# Problem requirements
In the material below, find each line that contains the word "викрила" and copy it.

# Data listing
- Opening Delimiter -
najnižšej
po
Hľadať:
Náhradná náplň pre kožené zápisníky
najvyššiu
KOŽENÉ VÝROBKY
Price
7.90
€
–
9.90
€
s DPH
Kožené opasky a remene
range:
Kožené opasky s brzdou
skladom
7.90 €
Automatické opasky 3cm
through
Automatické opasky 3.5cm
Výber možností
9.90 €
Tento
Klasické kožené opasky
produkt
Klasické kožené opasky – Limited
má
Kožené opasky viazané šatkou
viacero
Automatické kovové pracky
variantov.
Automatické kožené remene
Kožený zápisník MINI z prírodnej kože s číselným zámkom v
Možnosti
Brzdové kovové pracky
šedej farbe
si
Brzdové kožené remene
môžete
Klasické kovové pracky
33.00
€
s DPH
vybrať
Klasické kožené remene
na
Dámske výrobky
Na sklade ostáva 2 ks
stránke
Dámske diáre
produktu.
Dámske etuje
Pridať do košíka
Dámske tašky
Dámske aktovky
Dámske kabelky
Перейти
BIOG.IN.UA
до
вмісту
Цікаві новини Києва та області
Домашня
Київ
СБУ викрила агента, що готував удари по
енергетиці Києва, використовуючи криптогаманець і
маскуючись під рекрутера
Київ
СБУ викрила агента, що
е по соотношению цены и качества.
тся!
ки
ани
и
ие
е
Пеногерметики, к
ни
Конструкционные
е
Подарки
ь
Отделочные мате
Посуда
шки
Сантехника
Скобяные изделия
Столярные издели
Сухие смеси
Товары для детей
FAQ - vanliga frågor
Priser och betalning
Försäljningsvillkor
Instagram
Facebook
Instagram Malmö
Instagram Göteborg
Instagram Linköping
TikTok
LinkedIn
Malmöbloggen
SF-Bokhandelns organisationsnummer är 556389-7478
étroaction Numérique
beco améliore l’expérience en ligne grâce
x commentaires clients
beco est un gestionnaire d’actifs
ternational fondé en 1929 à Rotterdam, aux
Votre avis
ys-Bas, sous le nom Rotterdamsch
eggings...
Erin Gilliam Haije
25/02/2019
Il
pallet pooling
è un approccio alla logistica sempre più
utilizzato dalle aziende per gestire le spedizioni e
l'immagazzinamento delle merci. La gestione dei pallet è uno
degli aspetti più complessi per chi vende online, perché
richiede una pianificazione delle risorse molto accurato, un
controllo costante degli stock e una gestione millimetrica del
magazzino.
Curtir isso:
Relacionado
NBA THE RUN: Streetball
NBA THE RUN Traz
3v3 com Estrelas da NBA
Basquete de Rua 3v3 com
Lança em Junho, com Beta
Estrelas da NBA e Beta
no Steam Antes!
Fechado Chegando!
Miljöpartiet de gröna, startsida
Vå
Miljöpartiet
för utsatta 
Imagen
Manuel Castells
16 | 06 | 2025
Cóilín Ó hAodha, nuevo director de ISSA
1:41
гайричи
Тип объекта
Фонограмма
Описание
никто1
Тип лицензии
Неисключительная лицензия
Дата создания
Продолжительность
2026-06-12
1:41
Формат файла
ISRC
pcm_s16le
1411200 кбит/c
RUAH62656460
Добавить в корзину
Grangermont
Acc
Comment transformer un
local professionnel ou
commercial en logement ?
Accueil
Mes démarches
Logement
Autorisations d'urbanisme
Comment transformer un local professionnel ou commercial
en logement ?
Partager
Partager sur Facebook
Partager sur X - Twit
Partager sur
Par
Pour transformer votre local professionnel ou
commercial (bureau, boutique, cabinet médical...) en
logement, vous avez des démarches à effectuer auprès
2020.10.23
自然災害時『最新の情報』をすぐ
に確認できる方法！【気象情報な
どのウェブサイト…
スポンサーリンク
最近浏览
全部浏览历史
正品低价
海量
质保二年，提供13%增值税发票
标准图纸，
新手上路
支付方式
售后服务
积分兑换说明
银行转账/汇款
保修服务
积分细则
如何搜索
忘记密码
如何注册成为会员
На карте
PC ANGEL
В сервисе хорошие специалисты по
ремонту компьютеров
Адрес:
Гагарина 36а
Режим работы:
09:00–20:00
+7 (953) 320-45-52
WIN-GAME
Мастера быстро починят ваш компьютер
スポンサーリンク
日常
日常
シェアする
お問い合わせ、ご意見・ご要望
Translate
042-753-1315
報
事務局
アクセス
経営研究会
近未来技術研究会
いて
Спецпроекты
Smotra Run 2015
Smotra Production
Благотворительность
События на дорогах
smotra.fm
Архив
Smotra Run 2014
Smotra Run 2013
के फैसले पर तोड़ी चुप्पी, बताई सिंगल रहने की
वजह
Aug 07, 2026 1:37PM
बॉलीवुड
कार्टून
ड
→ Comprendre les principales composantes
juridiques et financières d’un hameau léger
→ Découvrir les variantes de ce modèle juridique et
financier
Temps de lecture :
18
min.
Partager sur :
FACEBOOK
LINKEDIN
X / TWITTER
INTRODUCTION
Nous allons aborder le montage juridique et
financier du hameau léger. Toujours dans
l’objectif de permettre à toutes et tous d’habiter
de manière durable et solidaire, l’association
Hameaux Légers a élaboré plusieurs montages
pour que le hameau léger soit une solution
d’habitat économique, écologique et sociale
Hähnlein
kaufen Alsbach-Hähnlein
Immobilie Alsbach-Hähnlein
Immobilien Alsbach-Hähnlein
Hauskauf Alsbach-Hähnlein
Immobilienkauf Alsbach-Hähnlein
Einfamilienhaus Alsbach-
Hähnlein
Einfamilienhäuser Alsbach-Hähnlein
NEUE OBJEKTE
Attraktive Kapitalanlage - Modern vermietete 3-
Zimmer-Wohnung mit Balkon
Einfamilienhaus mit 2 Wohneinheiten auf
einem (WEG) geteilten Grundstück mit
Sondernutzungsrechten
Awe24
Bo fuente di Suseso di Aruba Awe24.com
- Closing Delimiter -
# Completed task
СБУ викрила агента, що готував удари по
СБУ викрила агента, що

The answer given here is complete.